I’m thinking of my dad diligently sitting in front of a computer and typing this all out to her while I slept in the next room, telling the story of my life to a person who left him in charge of it.

“I haven’t seen a picture of you in years,” says Georgie, staring at my notebook where it’s peeking out from under the coffee table. “Not since that video.”

I shut my eyes. “Please tell me my dad didn’t send you that stupid ‘Astonishing’ clip.”

I brace myself for it the way I’ve braced for it for the past five years, every muscle in my body poised for impact. But Georgie shakes her head, still staring at the notebook as if the words didn’t even fully reach her ears.

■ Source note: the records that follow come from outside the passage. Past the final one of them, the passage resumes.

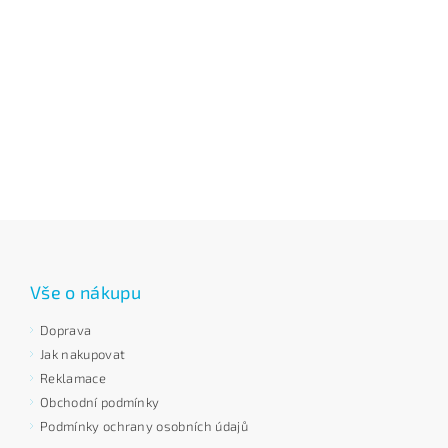
Vše o nákupu
Doprava
Jak nakupovat
Reklamace
Obchodní podmínky
Podmínky ochrany osobních údajů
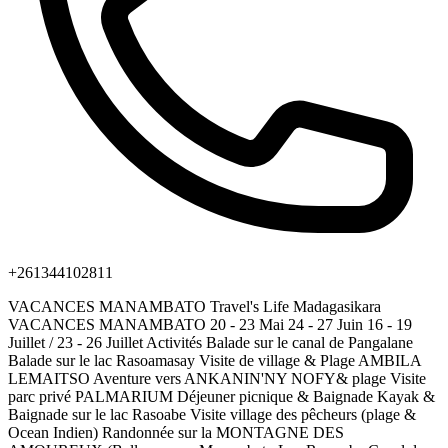
+261344102811
VACANCES MANAMBATO Travel's Life Madagasikara
VACANCES MANAMBATO 20 - 23 Mai 24 - 27 Juin 16 - 19
Juillet / 23 - 26 Juillet Activités Balade sur le canal de Pangalane
Balade sur le lac Rasoamasay Visite de village & Plage AMBILA
LEMAITSO Aventure vers ANKANIN'NY NOFY& plage Visite
parc privé PALMARIUM Déjeuner picnique & Baignade Kayak &
Baignade sur le lac Rasoabe Visite village des pêcheurs (plage &
Ocean Indien) Randonnée sur la MONTAGNE DES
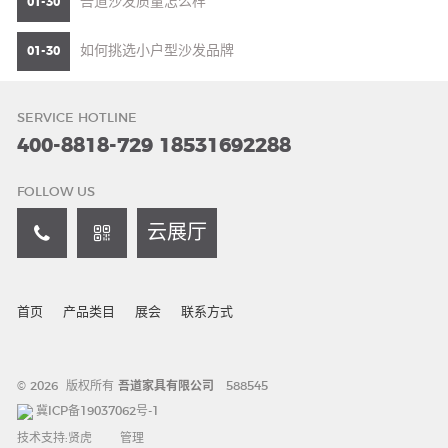
吾道沙发质量怎么样
01-30
如何挑选小户型沙发品牌
01-30
SERVICE HOTLINE
400-8818-729
18531692288
FOLLOW US
云展厅
首页
产品类目
展会
联系方式
© 2026 版权所有
吾道家具有限公司
588545
冀ICP备19037062号-1
技术支持:
贤虎
管理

“It was a video of you on a subway platform. You were only five. A street performer was singing ‘Don’t Rain on My Parade,’ and apparently you took it upon yourself to make it a duet.”

I wait for the relief to hit, for the long-overdue exhale. That was the nightmare, wasn’t it? That she’d see the clip, and that mortifying, infamous moment would be the only thing she knew about me? This is my best-case scenario, what I wanted most: to be my own person when I met her. To feel fully formed in a way I wasn’t then. To be free of this thing that followed me so long.

But instead it feels oddly like disappointment. This thing I’ve tethered myself to, this thing I’ve used to define myself in so many moments she wasn’t around to define herself—she never saw it. She doesn’t even seem to know what I’m talking about. Her eyes are so distant in the memory of something else that for a jarring moment I’m there with her, in a world where that video never happened. In a world where all the things I did to outrun it didn’t happen, either.

Then she goes somewhere further than the memory, somewhere I can’t follow. It’s the first time I’ve ever seen someone smile and wanted to look away. There’s so much sadness in it that it feels like something else entirely.

“I knew I couldn’t see you again,” she says.